Host a Grepr data lake with the AWS S3 integration
Grepr uses AWS S3 as storage for the Grepr data lake. Although you have the option of using a Grepr-managed S3 bucket, you can deploy an S3 bucket in your account when you need more control over the data to meet security and compliance requirements. To connect to an S3 bucket in your account and enable reading and writing data, use the AWS S3 integration.
To learn more about the Grepr data lake, see The Grepr data lake.
There are two ways to set up an S3 integration:
- Use CloudFormation to create all objects. Grepr recommends using CloudFormation because it automates the setup process, ensures repeatability, and reduces the chance of misconfiguration.
- Manually create an S3 bucket and associated resources.
Both of these options are available through the Grepr UI or API.

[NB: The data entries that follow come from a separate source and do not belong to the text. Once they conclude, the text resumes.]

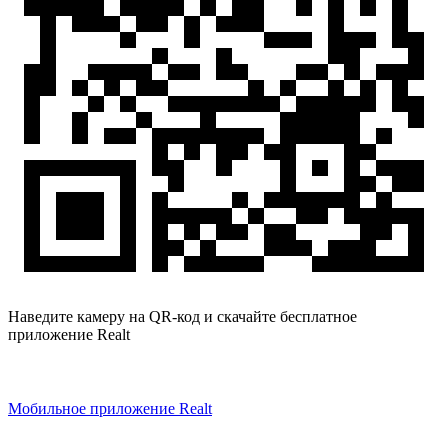
Наведите камеру на QR-код и скачайте бесплатное
приложение Realt
Мобильное приложение Realt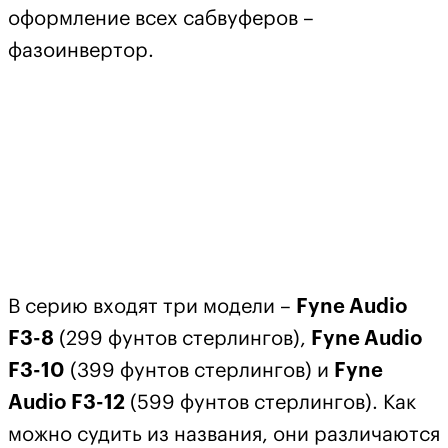
оформление всех сабвуферов –
фазоинвертор.
В серию входят три модели –
Fyne Audio
F3-8
(299 фунтов стерлингов),
Fyne Audio
F3-10
(399 фунтов стерлингов) и
Fyne
Audio F3-12
(599 фунтов стерлингов). Как
можно судить из названия, они различаются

The instructions in this document include creating a role in your account that grants access to your S3 bucket and assigning this role to a Grepr account principal. This role is only assumed by Grepr jobs acting on behalf of your organization, ensuring isolation between tenants. Alternatively, you can create a role in your own account and grant the required access for a Grepr principal to assume it. For help, contact support@grepr.ai.
Use CloudFormation to deploy an S3 bucket
Grepr recommends using CloudFormation because it automates the setup of S3 by:
- Creating a new S3 bucket specifically for your Grepr integration.

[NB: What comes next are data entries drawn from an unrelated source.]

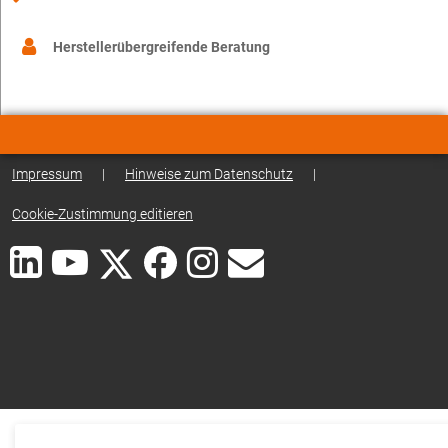
Herstellerübergreifende Beratung
Impressum
|
Hinweise zum Datenschutz
|
Cookie-Zustimmung editieren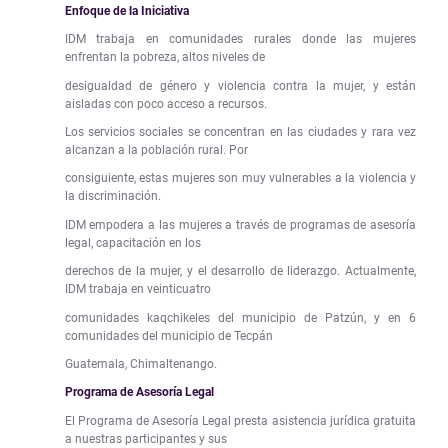
Enfoque de la Iniciativa
IDM trabaja en comunidades rurales donde las mujeres
enfrentan la pobreza, altos niveles de
desigualdad de género y violencia contra la mujer, y están
aisladas con poco acceso a recursos.
Los servicios sociales se concentran en las ciudades y rara vez
alcanzan a la población rural. Por
consiguiente, estas mujeres son muy vulnerables a la violencia y
la discriminación.
IDM empodera a las mujeres a través de programas de asesoría
legal, capacitación en los
derechos de la mujer, y el desarrollo de liderazgo. Actualmente,
IDM trabaja en veinticuatro
comunidades kaqchikeles del municipio de Patzún, y en 6
comunidades del municipio de Tecpán
Guatemala, Chimaltenango.
Programa de Asesoría Legal
El Programa de Asesoría Legal presta asistencia jurídica gratuita
a nuestras participantes y sus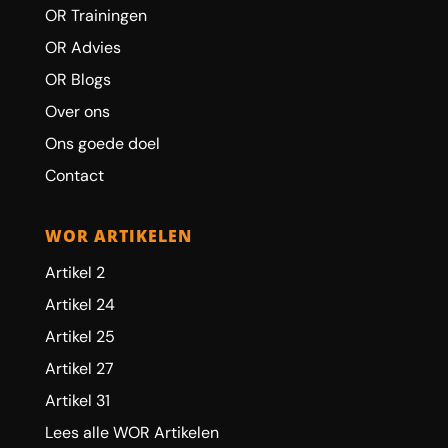
OR Trainingen
OR Advies
OR Blogs
Over ons
Ons goede doel
Contact
WOR ARTIKELEN
Artikel 2
Artikel 24
Artikel 25
Artikel 27
Artikel 31
Lees alle WOR Artikelen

- Configuring all necessary permissions and policies.
- Granting access to an organization-specific role within Grepr. This organization-specific role is only assumed by Grepr jobs processing data for your organization, ensuring complete isolation from other Grepr customers.
Manually create an S3 bucket and resources
During query processing, Grepr might store transient objects with the prefix query-results/. To reduce storage costs, these transient objects should be removed periodically. To ensure these objects are automatically removed, Grepr recommends adding a lifecycle policy when you configure the S3 bucket. When you configure the policy:
- Add a filter on the prefix
query-results/, making sure to include the trailing/so the filter isn’t applied to other objects. - Select the
Expire current version of objectsaction. - For
Days after object creation, Grepr recommends setting the value to 1 day.

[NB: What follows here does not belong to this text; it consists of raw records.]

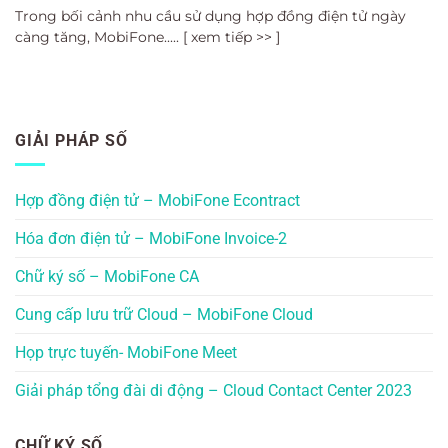
Trong bối cảnh nhu cầu sử dụng hợp đồng điện tử ngày
càng tăng, MobiFone..... [ xem tiếp >> ]
GIẢI PHÁP SỐ
Hợp đồng điện tử – MobiFone Econtract
Hóa đơn điện tử – MobiFone Invoice-2
Chữ ký số – MobiFone CA
Cung cấp lưu trữ Cloud – MobiFone Cloud
Họp trực tuyến- MobiFone Meet
Giải pháp tổng đài di động – Cloud Contact Center 2023
CHỮ KÝ SỐ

See the AWS put-bucket-lifecycle documentation .
To use an existing bucket or deploy S3 bucket resources using a tool other than CloudFormation, use the following steps:
- Create a bucket if one doesn’t already exist. You must create the bucket in the
us-east-1region. - Attach the following resource policy, replacing
{YOUR_BUCKET_NAME}with the bucket’s name and{YOUR_ORG_NAME}with your organization name.
{
"Version": "2012-10-17",
"Statement": [
{
"Effect": "Allow",
"Principal": {
"AWS": "arn:aws:iam::992382778380:role/customer-role-{YOUR_ORG_NAME}"
},
"Action": [
"s3:ListBucket",
"s3:GetBucketLocation"
],
"Resource": "arn:aws:s3:::{YOUR_BUCKET_NAME}"
},
{
"Effect": "Allow",
"Principal": {
"AWS": "arn:aws:iam::992382778380:role/customer-role-{YOUR_ORG_NAME}"
},
"Action": [
"s3:DeleteObjectTagging",
"s3:PutObject",
"s3:GetObject",
"s3:PutObjectTagging",
"s3:DeleteObject"
],
"Resource": "arn:aws:s3:::{YOUR_BUCKET_NAME}/*"
}
]
}- Create the integration using the UI or API.
Limitations
The Grepr SaaS offering is available only in the AWS us-east-1 region. Your S3 bucket must also be in the us-east-1 region.